Quantum dynamics of the H+O(2)-->O+OH reaction.

Quantum scattering calculations of the H+O(2)-->O+OH reaction are presented using two different representations of the electronically adiabatic potential energy surface of the HO(2) system. The calculations have been performed using a three-dimensional time-independent quantum reactive scattering program based on hyperspherical coordinates. The effect of vibrational and rotational excitations of the O(2) molecule on the reactivity is investigated by carrying out calculations for vibrational quantum numbers v=0-8 and rotational quantum numbers j=1-9 for both potential surfaces.
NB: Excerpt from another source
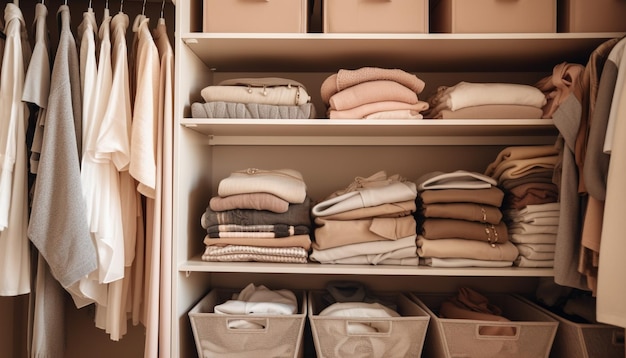 This screenshot has width=626, height=358. I want to click on baskets on the left, so click(240, 340), click(346, 345), click(244, 13), click(369, 20). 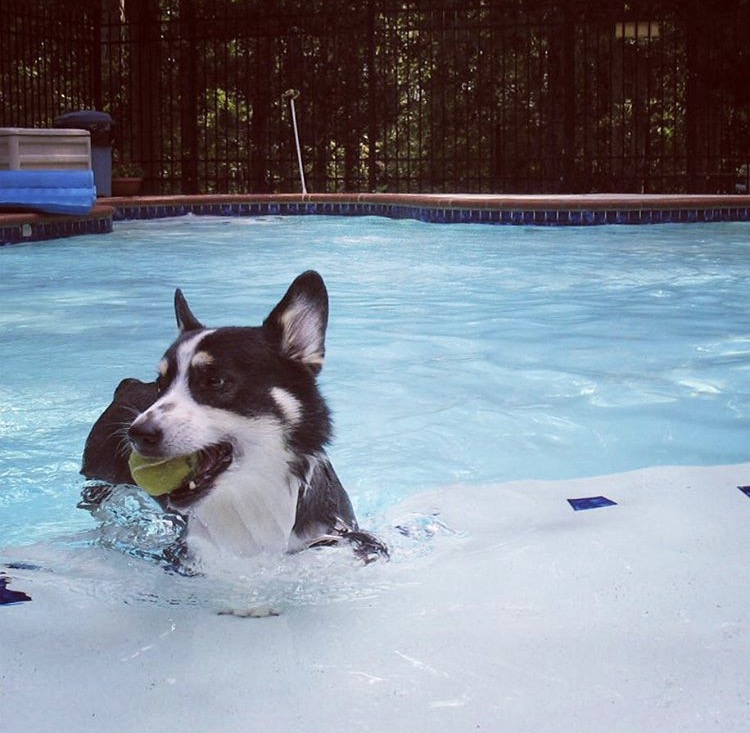 The height and width of the screenshot is (733, 750). I want to click on tiles, so click(x=496, y=213).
While the energy threshold for the reaction is lowered with increase in vibrational or rotational excitation of the molecule the overall energy dependence of the reaction probability remained largely unaffected with rovibrational excitations. Vibrational excitation was found to wash out resonances in the reaction probabilities. The sensitivity of the rate coefficients to the initial vibrational level of the O(2) molecule is investigated and it is found that the rate coefficient is a strong function of the vibrational quantum number of the O(2) molecule. The effect is more pronounced at low temperatures with the rate coefficient at 400 K increasing by about eight orders of magnitude when the vibrational level of O(2) is increased from 0 to 6. Thermal rate coefficients of the reaction calculated using cumulative reaction probabilities within a J-shifting approximation have been found to be in reasonable agreement with experimental results. Results show that vibrational excitation of the O(2) molecule needs to be considered in evaluating thermal rate coefficients of the reaction.